Ansys hosted several sessions aimed at increasing female representation in STEM fields, including some in which Ansys representatives shared personal accounts of pursuing education and careers in technology. Additionally, instructors led technical sessions to introduce students to the wide range of benefits, from how simulation helps design household items to out-of-this-world technology.
“The Girls Who Code SIP gave me the opportunity to contribute to a cause that is very close to my heart: exposing 60 teenage girls to coding and the prospect of shaping the world through technology,” says Kelly Damalou, a lead product manager at Ansys. “Even though technology is considered to be a field for men to compete in, it has nothing to do with gender, it is all about our passion to break barriers and make a difference.”
Some 2022 Ansys-sponsored Girls Who Code SIP sessions included:
In addition to the sessions, Ansys supported interactive games and activities, including a personality quiz show and scavenger hunt.
“I loved the partner activity,” says an SIP student. “Learning about the different kinds of material is completely new to me, but the sponsor volunteer was extremely helpful and made it super fun. I loved the activity and the overall presentation style was really amazing.”
The positive feedback is rewarding for Ansys employees who are passionate about bridging the gender gap in STEM.
“It is truly exciting to see the impact the GWS SIP program has had,” says Ellie Monaco, a senior manager of talent management at Ansys. “Lightbulbs were going off all around as 60 teenagers got to see from our team of smart engineers and designers just how much fun it can be to design simulation solutions for real-world applications. Having female role models doing the work goes such a long way in debunking any myths about what it means to succeed in STEM fields.”
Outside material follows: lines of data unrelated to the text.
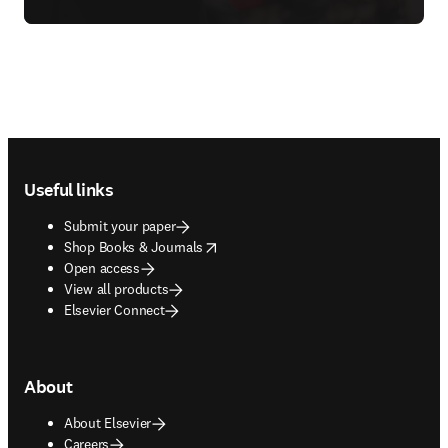
Footer navigation
Useful links
Submit your paper
opens in new tab/window
Shop Books & Journals
Open access
View all products
Elsevier Connect
About
About Elsevier
Careers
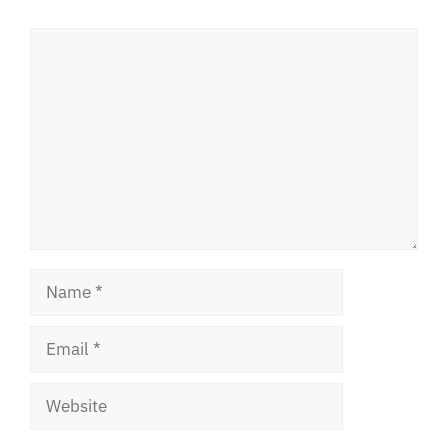
Comment
Name
Email
Website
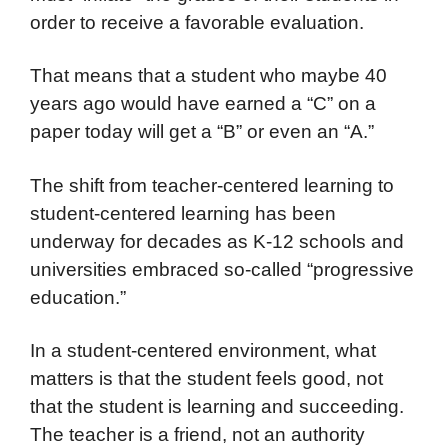
order to receive a favorable evaluation.
That means that a student who maybe 40
years ago would have earned a “C” on a
paper today will get a “B” or even an “A.”
The shift from teacher-centered learning to
student-centered learning has been
underway for decades as K-12 schools and
universities embraced so-called “progressive
education.”
In a student-centered environment, what
matters is that the student feels good, not
that the student is learning and succeeding.
The teacher is a friend, not an authority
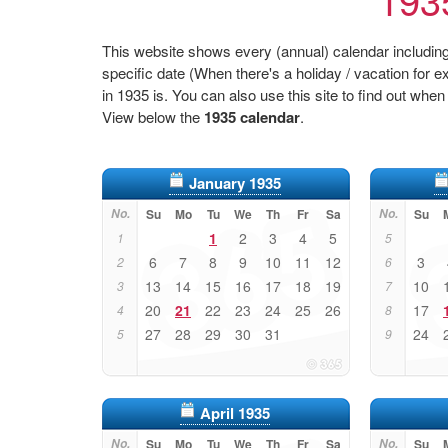
This website shows every (annual) calendar including 
specific date (When there's a holiday / vacation fo
in 1935 is. You can also use this site to find out when
View below the
1935 calendar
.
January 1935
No.
Su
Mo
Tu
We
Th
Fr
Sa
No.
Su
1
2
3
4
5
1
5
6
7
8
9
10
11
12
3
2
6
13
14
15
16
17
18
19
10
3
7
20
21
22
23
24
25
26
17
4
8
27
28
29
30
31
24
5
9
April 1935
No.
Su
Mo
Tu
We
Th
Fr
Sa
No.
Su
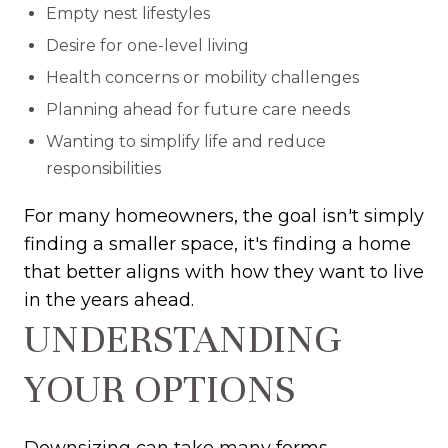
Empty nest lifestyles
Desire for one-level living
Health concerns or mobility challenges
Planning ahead for future care needs
Wanting to simplify life and reduce
responsibilities
For many homeowners, the goal isn't simply
finding a smaller space, it's finding a home
that better aligns with how they want to live
in the years ahead.
UNDERSTANDING
YOUR OPTIONS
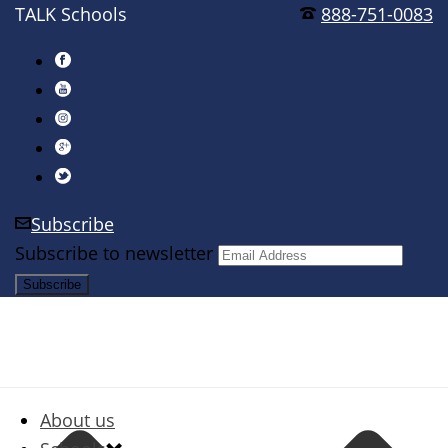
TALK Schools
888-751-0083
Subscribe
Subscribe to newsletter
About us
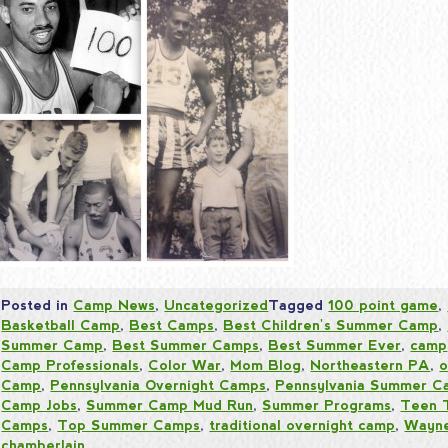
Posted in
Camp News
,
Uncategorized
Tagged
100 point game
,
Basketball Camp
,
Best Camps
,
Best Children's Summer Camp
,
Summer Camp
,
Best Summer Camps
,
Best Summer Ever
,
camp
Camp Professionals
,
Color War
,
Mom Blog
,
Northeastern PA
,
o
Camp
,
Pennsylvania Overnight Camps
,
Pennsylvania Summer C
Camp Jobs
,
Summer Camp Mud Run
,
Summer Programs
,
Teen 
Camps
,
Top Summer Camps
,
traditional overnight camp
,
Wayne
chamberlain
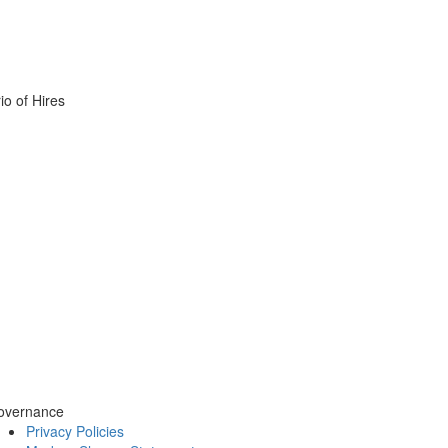
o of Hires
overnance
Privacy Policies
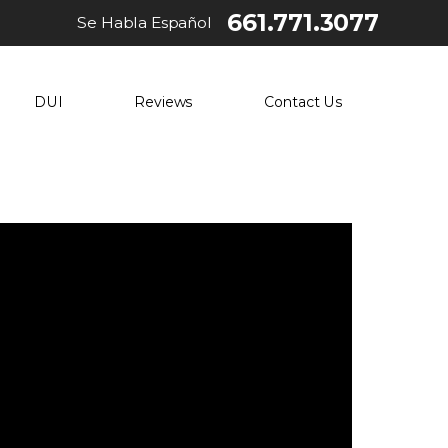
661.771.3077
Se Habla Español
DUI
Reviews
Contact Us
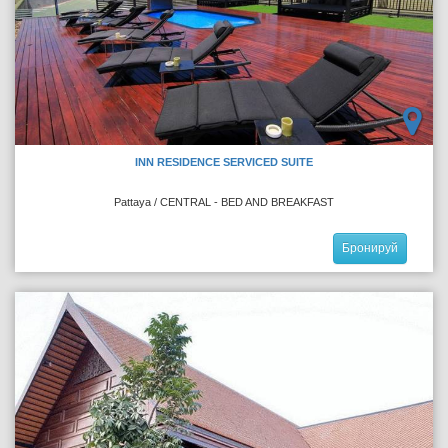
INN RESIDENCE SERVICED SUITE
Pattaya / CENTRAL - BED AND BREAKFAST
Бронируй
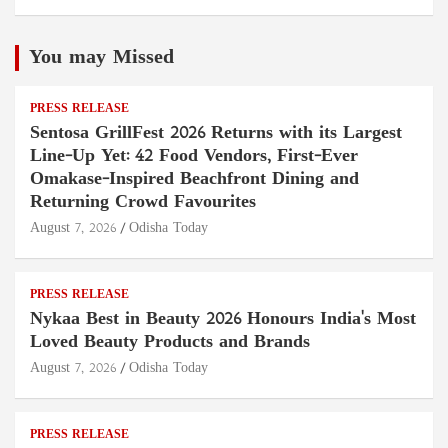
You may Missed
PRESS RELEASE
Sentosa GrillFest 2026 Returns with its Largest
Line-Up Yet: 42 Food Vendors, First-Ever
Omakase-Inspired Beachfront Dining and
Returning Crowd Favourites
August 7, 2026
Odisha Today
PRESS RELEASE
Nykaa Best in Beauty 2026 Honours India's Most
Loved Beauty Products and Brands
August 7, 2026
Odisha Today
PRESS RELEASE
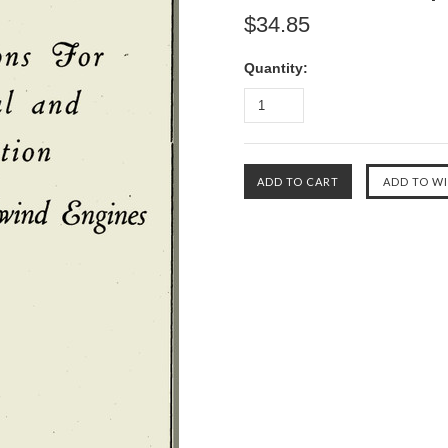
$34.85
Quantity:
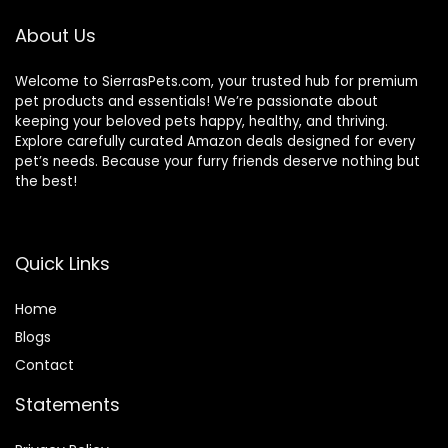
About Us
Welcome to SierrasPets.com, your trusted hub for premium
pet products and essentials! We’re passionate about
keeping your beloved pets happy, healthy, and thriving.
Explore carefully curated Amazon deals designed for every
pet’s needs. Because your furry friends deserve nothing but
the best!
Quick Links
Home
Blog
s
Contact
Statements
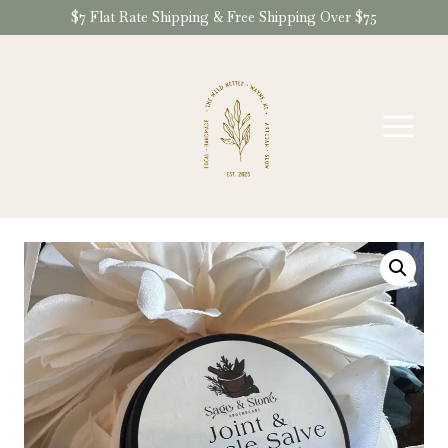
Skip
$7 Flat Rate Shipping & Free Shipping Over $75
to
content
Research shows that the biggest drop-off of girls in computer science is between the ages of 13 and 17. For this reason, Ansys is committed to the partnership and believes Girls Who Code programs are critical for keeping girls engaged in STEM subjects during a pivotal period in their academic journey.
“Technology surrounds us every day, and the next generation of engineers will need to be as diverse as ever to solve the challenges we as a society face,” says Kaitlin Tyler, an education development manager at Ansys. “Being able to support the efforts of an organization like Girls Who Code, who do amazing work breaking down barriers and making tech careers more accessible to minority groups, as a part of Ansys is really an honor and a privilege.”
To prepare students with simulation skills and support STEM teaching, Ansys offers software and education resources through the Ansys Academic Program.